The aim is progress through social cohesion andrepparttar 126223 regulation of innovation and creative destruction. Psychiatry, therefore, is reifies society's preference of evolution to revolution, or, worse still, to mayhem. As is oftenrepparttar 126224 case with human endeavour, it is a noble cause, unscrupulously and dogmatically pursued.

VII. The Insanity Defense

"It is an ill thing to knock against a deaf-mute, an imbecile, or a minor. He that wounds them is culpable, but if they wound him they are not culpable." (Mishna, Babylonian Talmud)

If mental illness is culture-dependent and mostly serves as an organizing social principle - what should we make ofrepparttar 126225 insanity defense (NGRI- Not Guilty by Reason of Insanity)?

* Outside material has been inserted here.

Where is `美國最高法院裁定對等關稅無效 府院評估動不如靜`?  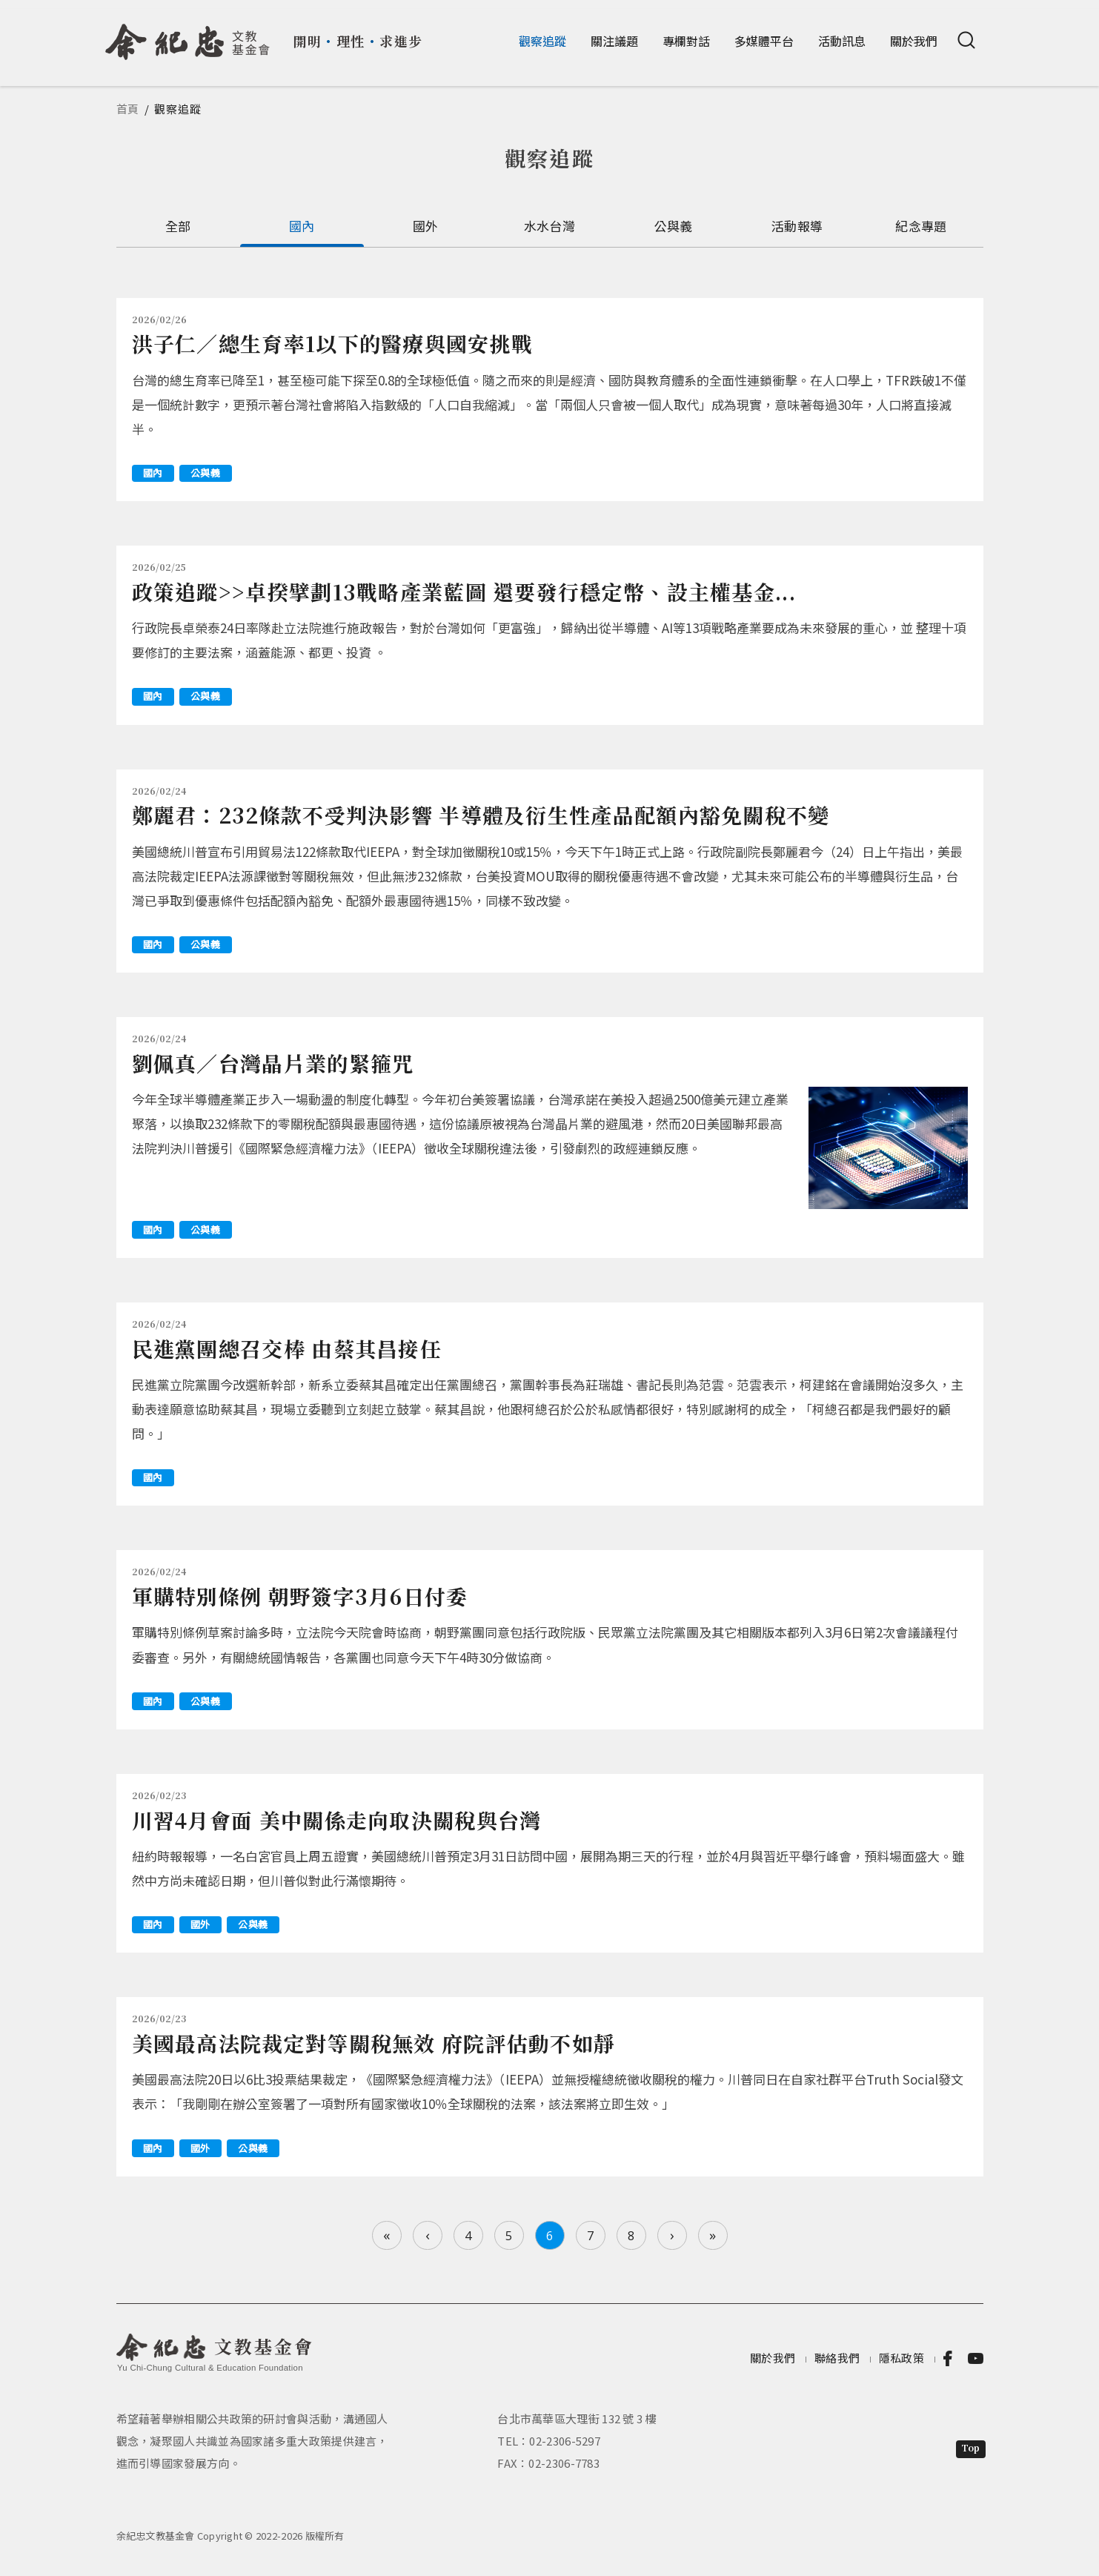 美國最高法院裁定對等關稅無效 府院評估動不如靜 is located at coordinates (374, 2043).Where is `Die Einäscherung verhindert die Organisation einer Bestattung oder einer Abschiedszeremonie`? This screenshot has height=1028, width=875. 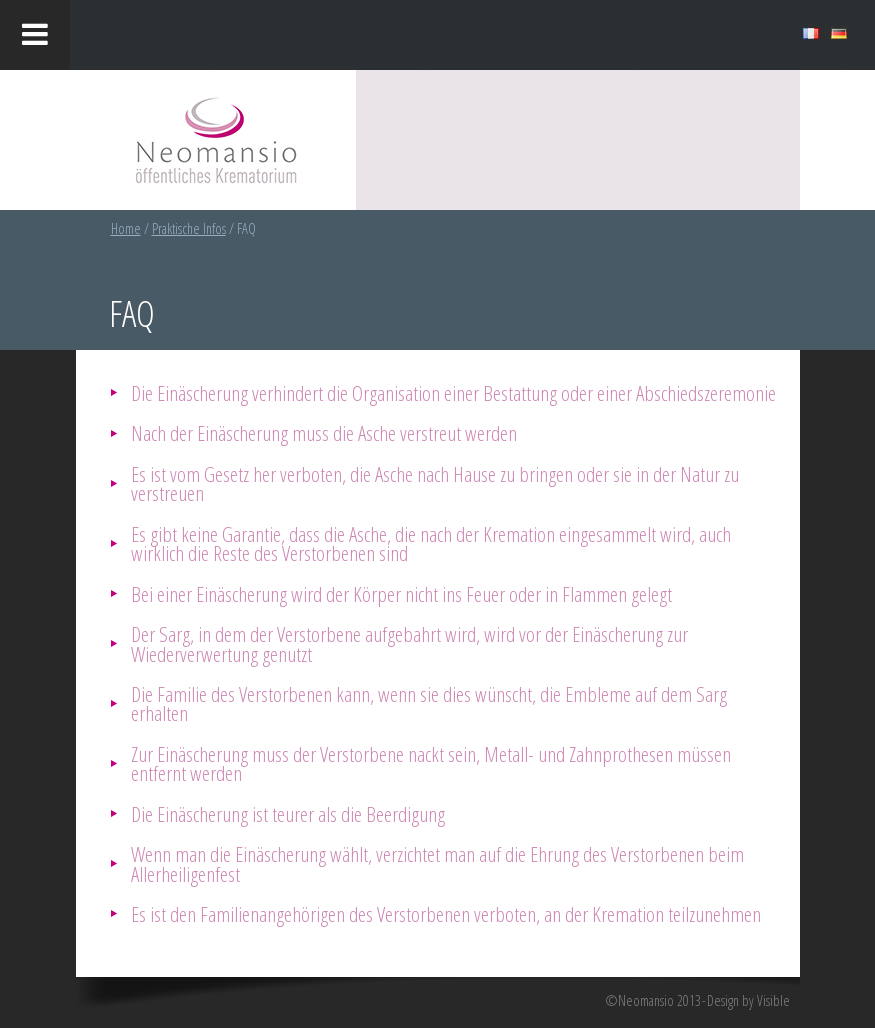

A person is held not responsible for his criminal actions if s/he cannot tell right from wrong ("lacks substantial capacity either to appreciaterepparttar 126226 criminality (wrongfulness) of his conduct" - diminished capacity), did not intend to actrepparttar 126227 way he did (absent "mens rea") and/or could not control his behavior ("irresistible impulse"). These handicaps are often associated with "mental disease or defect" or "mental retardation".